**Study material**
☆ ☆ ☆ ☆ ☆
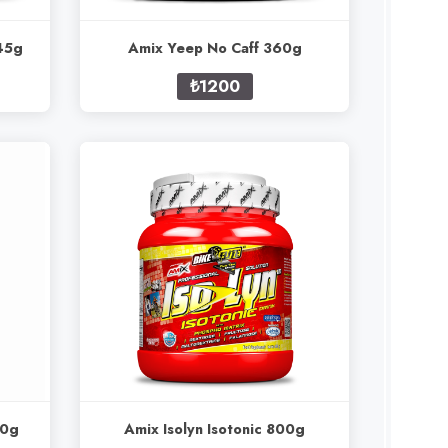
45g
Amix Yeep No Caff 360g
₺1200
00g
Amix Isolyn Isotonic 800g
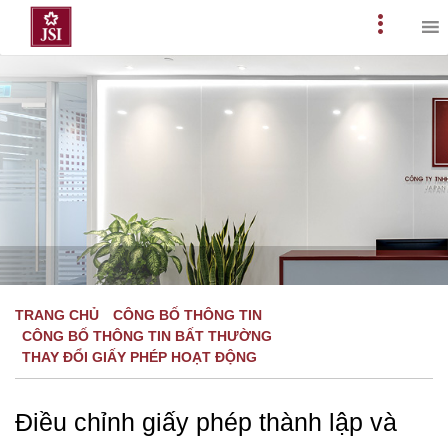
Skip
to
Primary
content
Menu
TRANG CHỦ
CÔNG BỐ THÔNG TIN
CÔNG BỐ THÔNG TIN BẤT THƯỜNG
THAY ĐỔI GIẤY PHÉP HOẠT ĐỘNG
Điều chỉnh giấy phép thành lập và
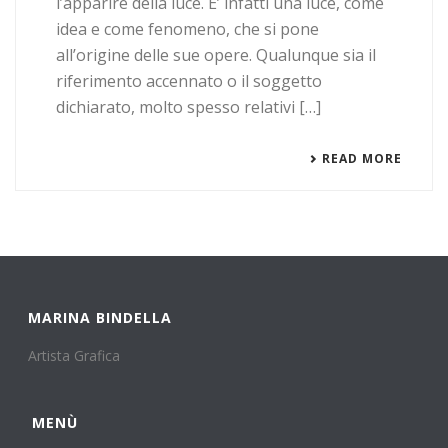
l’apparire della luce. E’ infatti una luce, come
idea e come fenomeno, che si pone
all’origine delle sue opere. Qualunque sia il
riferimento accennato o il soggetto
dichiarato, molto spesso relativi […]
READ MORE
MARINA BINDELLA
Artista Grafica
MENÙ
☆ ☆ ☆ ☆ ☆
**Assigned task**
Word for word, restate all of the entries above and leave each picture out.

**Response to the task**
45g
Amix Yeep No Caff 360g
₺1200
00g
Amix Isolyn Isotonic 800g
Skip
to
Primary
content
Menu
TRANG CHỦ
CÔNG BỐ THÔNG TIN
CÔNG BỐ THÔNG TIN BẤT THƯỜNG
THAY ĐỔI GIẤY PHÉP HOẠT ĐỘNG
Điều chỉnh giấy phép thành lập và
l’apparire della luce. E’ infatti una luce, come
idea e come fenomeno, che si pone
all’origine delle sue opere. Qualunque sia il
riferimento accennato o il soggetto
dichiarato, molto spesso relativi […]
READ MORE
MARINA BINDELLA
Artista Grafica
MENÙ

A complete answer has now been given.